'Cowboys & Aliens' - Modern Western keeps it in the family
BY GENE TRIPLETT
No telling what John Wayne might’ve thought of his grandson acting in some loco Western called “Cowboys & Aliens.”
“Young ‘un,” the Duke might have bellowed, “you been out in the sun too long without yer Stetson?”
But Brendan Wayne, 39, isn’t so sure his granddaddy would disapprove.
“The more I’ve thought about it, the more I think — relative to today — he’d love it,” the third-generation actor said in a recent phone interview from Los Angeles. “It’s a great way to tell a classic story that otherwise can’t be told because you’d offend cultures that don’t deserve to be offended. It was simpler back then. We didn’t understand the breadth of cowboys and Indians.”
Brendan Wayne plays a deputy in a small, 1875 New Mexico town that’s ambushed by varmints from another planet in director Jon Favreau’s “Cowboys & Aliens.”
Daniel Craig trades in his Walther PPK and his Aston Martin for a frontier six-shooter and a fast horse as a stranger who wakes up in the middle of the desert with an odd-looking shackle on his left wrist and no memory of who he is.“And then he drifts into my town where I’m a deputy with Keith Carradine playing the sheriff,” Wayne said. “And we don’t know what’s going on, but we know that our town’s kind of under attack and that we’re losing people, and we think it’s the Indians coming to take ‘em. And the juxtaposition is that the Indians feel the same way. They think we’re taking their people.”

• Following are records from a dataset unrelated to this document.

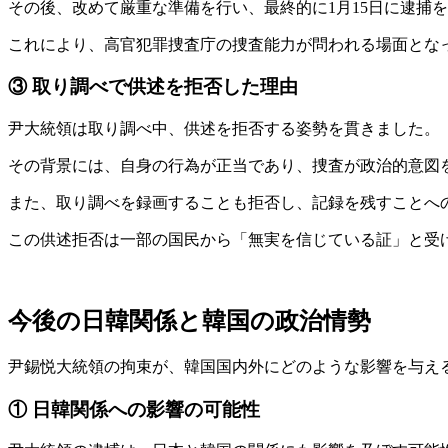
その後、改めて厳重な準備を行い、最終的に1月15日に逮捕
これにより、高官犯罪捜査庁の捜査能力が問われる場面とな
③ 取り調べで供述を拒否した理由
尹大統領は取り調べ中、供述を拒否する姿勢を貫きました。
その背景には、自身の行為が正当であり、捜査が政治的意図
また、取り調べを録画することも拒否し、記録を残すことへの警戒感を
この供述拒否は一部の国民から「無実を信じている証」と受
今後の日韓関係と韓国の政治情勢
尹錫悦大統領の拘束が、韓国国内外にどのような影響を与え
① 日韓関係への影響の可能性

Meanwhile, Craig’s character discovers that the townspeople don’t cotton to strangers, and everyone takes their orders from the iron-fisted Col. Dolarhyde (Harrison Ford). It’s a town that’s already used to living in fear, but when incredible flying machines start streaking down from the sky to snatch people away, things get downright scary.
And as the stranger begins to remember who he is and what he’s just been through, Dolarhyde and his men, a gang of outlaws and an encampment of Chiricahua Apache warriors realize the mysterious drifter’s leadership may be their only chance of fighting off the airborne invaders.